When I said I was going to write about apples Kaitlyn’s eyes lit up. “I love picking apples on the island. It’s one of my most favorite things to do! Getting outside in the fall sun, picking with a view of the water, it’s the best. And it’s free food!”

We commented on the tree filled with yellow apples by Jack and Ellie’s house on the edge of the Sand Beach.

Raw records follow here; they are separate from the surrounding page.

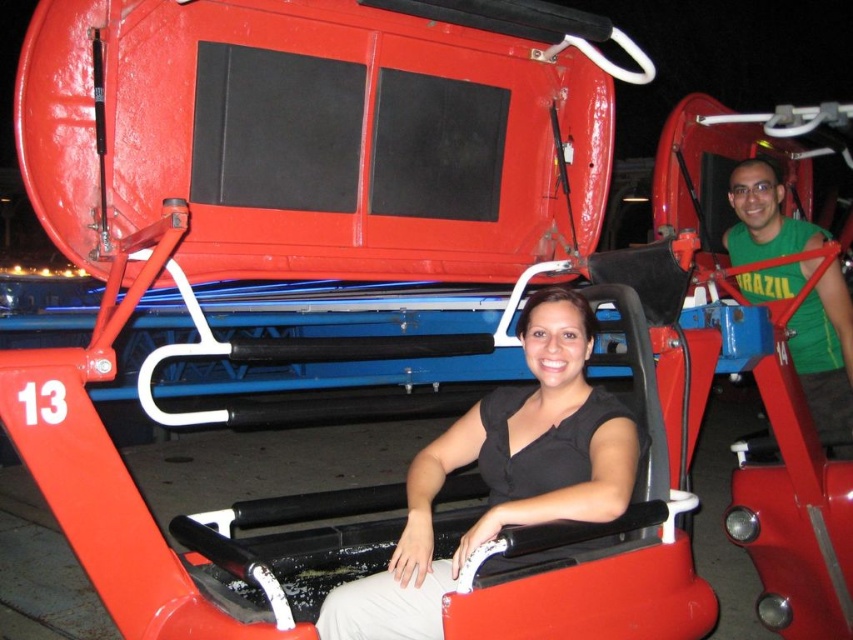 Is point (583, 376) positioned after point (851, 324)?

No, (583, 376) is in front of (851, 324).

Does black matte shirt at center lie in front of green fabric shirt at right?

That is True.

The image size is (853, 640). Describe the element at coordinates (503, 474) in the screenshot. I see `black matte shirt at center` at that location.

Locate an element on the screen. The height and width of the screenshot is (640, 853). black matte shirt at center is located at coordinates (503, 474). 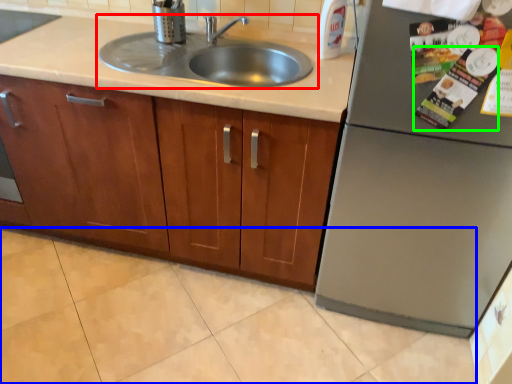 Question: Considering the real-world distances, which object is closest to sink (highlighted by a red box)? granite (highlighted by a blue box) or magazine (highlighted by a green box).

Choices:
 (A) granite
 (B) magazine

Answer: (B) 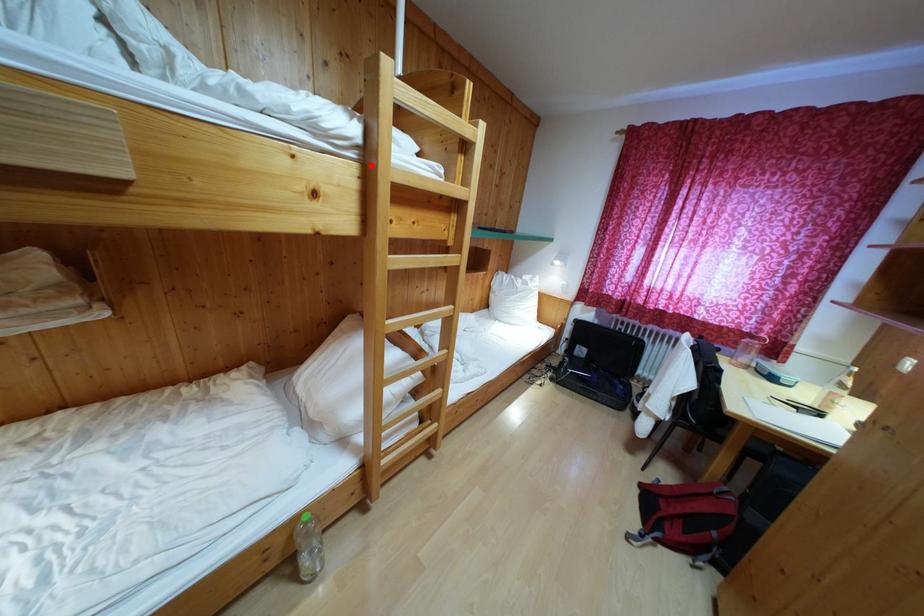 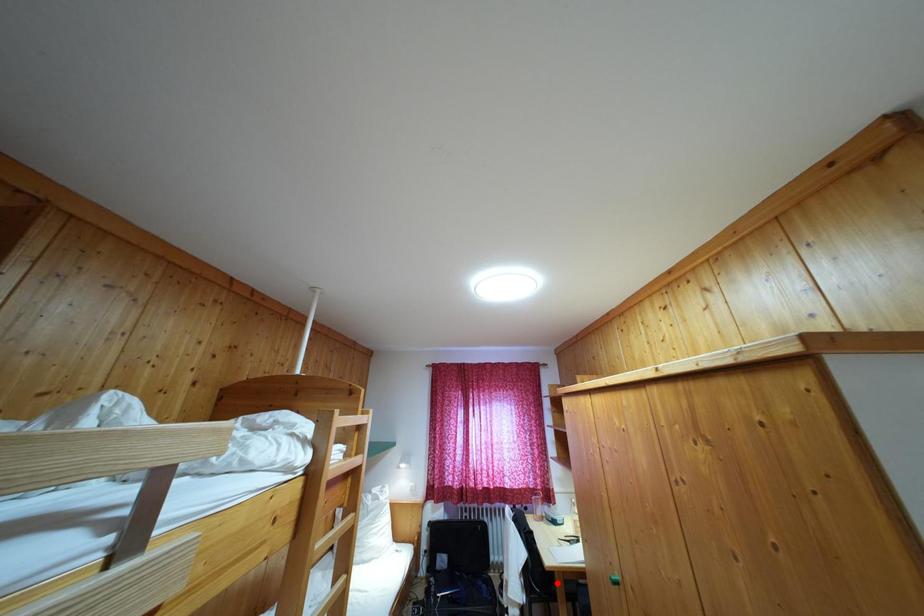 I am providing you with two images of the same scene from different viewpoints. A red point is marked on the first image and another point is marked on the second image. Does the point marked in image1 correspond to the same location as the one in image2?

No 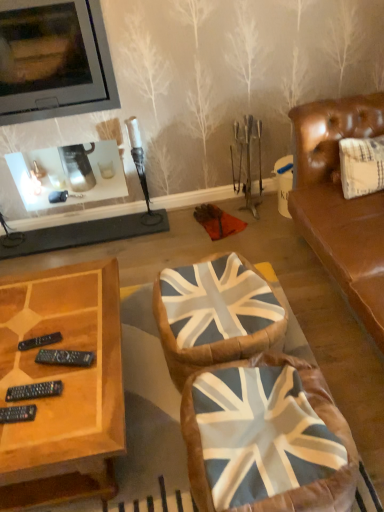 Question: Is matte black television at upper left oriented away from union jack fabric swivel chair at center, which appears as the 2th swivel chair when viewed from the back?

Choices:
 (A) no
 (B) yes

Answer: (A)

Question: Is matte black television at upper left closer to the viewer compared to union jack fabric swivel chair at center, which appears as the 2th swivel chair when viewed from the back?

Choices:
 (A) yes
 (B) no

Answer: (B)

Question: From the image's perspective, is matte black television at upper left on top of union jack fabric swivel chair at center, the 1th swivel chair positioned from the front?

Choices:
 (A) yes
 (B) no

Answer: (A)

Question: Is matte black television at upper left oriented towards union jack fabric swivel chair at center, which appears as the 2th swivel chair when viewed from the back?

Choices:
 (A) no
 (B) yes

Answer: (B)

Question: Does matte black television at upper left have a smaller size compared to union jack fabric swivel chair at center, the 1th swivel chair positioned from the front?

Choices:
 (A) yes
 (B) no

Answer: (B)

Question: Does point (102, 101) appear closer or farther from the camera than point (228, 412)?

Choices:
 (A) closer
 (B) farther

Answer: (B)

Question: Based on their sizes in the image, would you say matte black television at upper left is bigger or smaller than union jack fabric swivel chair at center, which appears as the 2th swivel chair when viewed from the back?

Choices:
 (A) small
 (B) big

Answer: (B)

Question: From a real-world perspective, is matte black television at upper left positioned above or below union jack fabric swivel chair at center, which appears as the 2th swivel chair when viewed from the back?

Choices:
 (A) above
 (B) below

Answer: (A)

Question: Considering their positions, is matte black television at upper left located in front of or behind union jack fabric swivel chair at center, which appears as the 2th swivel chair when viewed from the back?

Choices:
 (A) behind
 (B) front

Answer: (A)

Question: Looking at the image, does union jack fabric swivel chair at center, which appears as the 2th swivel chair when viewed from the back, seem bigger or smaller compared to union jack fabric swivel chair at center, the second swivel chair when ordered from front to back?

Choices:
 (A) small
 (B) big

Answer: (B)

Question: Is union jack fabric swivel chair at center, the 1th swivel chair positioned from the front, inside or outside of union jack fabric swivel chair at center, the second swivel chair when ordered from front to back?

Choices:
 (A) inside
 (B) outside

Answer: (B)

Question: In the image, is union jack fabric swivel chair at center, the 1th swivel chair positioned from the front, positioned in front of or behind union jack fabric swivel chair at center, the 1th swivel chair when ordered from back to front?

Choices:
 (A) behind
 (B) front

Answer: (B)

Question: From the image's perspective, relative to union jack fabric swivel chair at center, the second swivel chair when ordered from front to back, is union jack fabric swivel chair at center, the 1th swivel chair positioned from the front, above or below?

Choices:
 (A) below
 (B) above

Answer: (A)

Question: Looking at the image, does union jack fabric swivel chair at center, the second swivel chair when ordered from front to back, seem bigger or smaller compared to union jack fabric swivel chair at center, which appears as the 2th swivel chair when viewed from the back?

Choices:
 (A) small
 (B) big

Answer: (A)

Question: Would you say union jack fabric swivel chair at center, the second swivel chair when ordered from front to back, is to the left or to the right of union jack fabric swivel chair at center, the 1th swivel chair positioned from the front, in the picture?

Choices:
 (A) left
 (B) right

Answer: (A)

“I’ve probably picked six grocery bags full from that tree this year,” she said. I and many others have been to the same tree several times, picking up drops and reaching the low branches to pick, with a view of the Islesford harbor.

Kaitlyn’s husband, Cory, has been making cider, experimenting with different blends of island apples. He figures he has pressed, pasteurized and preserved at least 40 gallons this year. Kaitlyn has made several batches of applesauce, adding flavor and color with rose hips from her own garden. I asked if she knew what kind of trees were around the island. She said, “You really should give Eliza a call.”